JAKARTA, KOMPAS.com - Juru Bicara Komisi Pemberantasan Korupsi (KPK) Febri Diansyah mengatakan, bukti dalam rangkaian penyidikan yang dibuka ke publik dapat menghambat proses hukum.
Hal ini terkait dengan permintaan DPR untuk membuka rekaman pemeriksaan mantan Anggota Komisi II DPR Miryam S Haryani dalam kasus dugaan korupsi e-KTP. DPR tengah menyusun hak anget kepada KPK.

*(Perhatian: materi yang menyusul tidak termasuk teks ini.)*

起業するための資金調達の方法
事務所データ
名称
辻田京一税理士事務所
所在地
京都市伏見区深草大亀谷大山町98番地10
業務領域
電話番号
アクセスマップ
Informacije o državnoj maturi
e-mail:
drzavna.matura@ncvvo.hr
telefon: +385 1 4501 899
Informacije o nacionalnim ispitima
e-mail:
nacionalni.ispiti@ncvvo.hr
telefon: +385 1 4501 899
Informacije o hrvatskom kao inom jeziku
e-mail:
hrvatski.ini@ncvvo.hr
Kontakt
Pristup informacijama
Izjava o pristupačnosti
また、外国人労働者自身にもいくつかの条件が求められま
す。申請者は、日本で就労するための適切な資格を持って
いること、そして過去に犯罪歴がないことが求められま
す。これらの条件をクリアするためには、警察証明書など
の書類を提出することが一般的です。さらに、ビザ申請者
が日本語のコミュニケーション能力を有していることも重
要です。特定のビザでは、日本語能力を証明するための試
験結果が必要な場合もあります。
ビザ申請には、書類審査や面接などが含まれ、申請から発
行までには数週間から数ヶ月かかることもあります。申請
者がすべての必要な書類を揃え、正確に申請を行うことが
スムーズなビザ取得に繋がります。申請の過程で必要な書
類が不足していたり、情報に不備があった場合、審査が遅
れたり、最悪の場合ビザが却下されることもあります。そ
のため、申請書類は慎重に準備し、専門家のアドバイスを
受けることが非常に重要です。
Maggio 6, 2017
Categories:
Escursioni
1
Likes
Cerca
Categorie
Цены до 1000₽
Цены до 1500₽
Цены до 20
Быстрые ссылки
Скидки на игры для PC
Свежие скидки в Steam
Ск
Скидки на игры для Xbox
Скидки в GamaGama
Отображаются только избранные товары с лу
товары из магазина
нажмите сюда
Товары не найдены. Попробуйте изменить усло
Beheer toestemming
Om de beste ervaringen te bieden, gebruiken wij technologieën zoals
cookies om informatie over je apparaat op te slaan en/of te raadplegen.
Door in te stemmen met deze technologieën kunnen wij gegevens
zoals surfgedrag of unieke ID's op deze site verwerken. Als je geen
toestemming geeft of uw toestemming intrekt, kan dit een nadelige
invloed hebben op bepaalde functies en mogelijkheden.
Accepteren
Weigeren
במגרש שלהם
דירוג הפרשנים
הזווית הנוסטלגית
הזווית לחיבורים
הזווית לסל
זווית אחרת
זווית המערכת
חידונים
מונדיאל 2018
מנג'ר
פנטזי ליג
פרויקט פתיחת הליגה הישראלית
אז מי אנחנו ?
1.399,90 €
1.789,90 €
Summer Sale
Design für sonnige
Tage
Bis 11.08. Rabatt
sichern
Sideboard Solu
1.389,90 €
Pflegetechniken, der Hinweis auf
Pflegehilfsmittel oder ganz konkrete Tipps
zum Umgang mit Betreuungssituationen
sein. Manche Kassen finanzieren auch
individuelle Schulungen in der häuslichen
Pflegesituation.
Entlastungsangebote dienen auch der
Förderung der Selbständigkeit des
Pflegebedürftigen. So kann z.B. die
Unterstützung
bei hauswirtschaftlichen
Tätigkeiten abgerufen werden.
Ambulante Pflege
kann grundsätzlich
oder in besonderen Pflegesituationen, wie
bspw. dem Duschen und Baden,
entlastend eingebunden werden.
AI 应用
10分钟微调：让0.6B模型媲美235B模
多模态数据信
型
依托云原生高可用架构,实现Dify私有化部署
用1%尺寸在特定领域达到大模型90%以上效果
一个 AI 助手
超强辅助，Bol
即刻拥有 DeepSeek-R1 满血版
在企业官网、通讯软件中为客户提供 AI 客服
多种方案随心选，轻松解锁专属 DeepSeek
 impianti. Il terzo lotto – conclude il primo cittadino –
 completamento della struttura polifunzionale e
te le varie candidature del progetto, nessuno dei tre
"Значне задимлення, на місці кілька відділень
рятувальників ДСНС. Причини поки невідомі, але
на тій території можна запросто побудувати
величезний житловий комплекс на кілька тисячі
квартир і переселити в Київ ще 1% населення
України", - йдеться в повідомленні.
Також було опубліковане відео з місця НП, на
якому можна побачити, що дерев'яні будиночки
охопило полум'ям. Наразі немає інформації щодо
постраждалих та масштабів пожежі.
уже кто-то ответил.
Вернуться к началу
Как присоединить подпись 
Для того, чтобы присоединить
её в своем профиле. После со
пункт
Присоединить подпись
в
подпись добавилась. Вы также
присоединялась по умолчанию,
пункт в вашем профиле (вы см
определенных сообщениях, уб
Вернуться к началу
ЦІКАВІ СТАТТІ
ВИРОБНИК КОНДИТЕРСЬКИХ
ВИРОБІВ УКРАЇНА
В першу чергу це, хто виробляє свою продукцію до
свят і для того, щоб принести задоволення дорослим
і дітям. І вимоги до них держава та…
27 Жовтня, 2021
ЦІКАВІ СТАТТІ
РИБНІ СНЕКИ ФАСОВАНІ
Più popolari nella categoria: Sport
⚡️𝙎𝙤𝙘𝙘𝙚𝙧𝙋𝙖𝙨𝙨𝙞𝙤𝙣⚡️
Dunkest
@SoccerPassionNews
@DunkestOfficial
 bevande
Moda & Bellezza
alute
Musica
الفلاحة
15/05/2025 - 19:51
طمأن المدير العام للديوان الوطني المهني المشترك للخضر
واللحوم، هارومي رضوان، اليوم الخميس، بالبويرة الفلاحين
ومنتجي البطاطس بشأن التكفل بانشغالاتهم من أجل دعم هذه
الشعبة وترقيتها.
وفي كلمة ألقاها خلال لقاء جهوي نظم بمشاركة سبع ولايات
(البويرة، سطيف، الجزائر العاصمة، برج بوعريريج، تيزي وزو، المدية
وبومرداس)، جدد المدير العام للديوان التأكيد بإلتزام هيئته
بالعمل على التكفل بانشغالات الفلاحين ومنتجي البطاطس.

Usulan hak angket diputuskan pada Rapat Dengar Pendapat Komisi III dan KPK yang selesai digelar, Rabu (19/4/2017) dini hari.
Adapun usulan menggulirkan hak angket itu dimulai dari protes yang dilayangkan sejumlah Anggota Komisi III kepada KPK. Alasannya, dalam persidangan disebutkan bahwa Miryam mendapat tekanan dari sejumlah anggota Komisi III.
(Baca: Desak KPK Buka Rekaman Pemeriksaan Miryam, DPR Gulirkan Hak Angket)
"Jika bukti-bukti yang ada, yang muncul dalam rangkaian proses persidangan ini dibuka maka ada risiko buat bias proses hukum dan bukan tidak mungkin dapat menghambat penanganan kasus baik untuk MSH (Miryam S Haryani) atau e-ktp sendiri," kata Febri di gedung KPK, Jakarta, Kamis (21/4/2017).
Febri menuturkan, KPK menghormati kewenangan pengawasan yang dimiliki DPR. Namun, lanjut dia, jangan sampai kewenangan itu mempengaruhi proses hukum yang tengah berjalan.
(Baca: Disebut Ancam Miryam dalam Kasus E-KTP, Anggota DPR Protes ke KPK)
"Kami dari awal katakan kami tangani e-ktp, tolong berbagai pihak tidak mencoba pengaruhi atau lakukan tindakan yang berisiko hambat penanganan kasus," ujar Febri.
Febri berharap DPR dapat mempertimbangkan secara serius untuk tidak menggunakan kewenangan pengawasan dalam ranah hukum. Febri percaya DPR menghargai proses pengungkapan kasus dugaan korupsi e-KTP.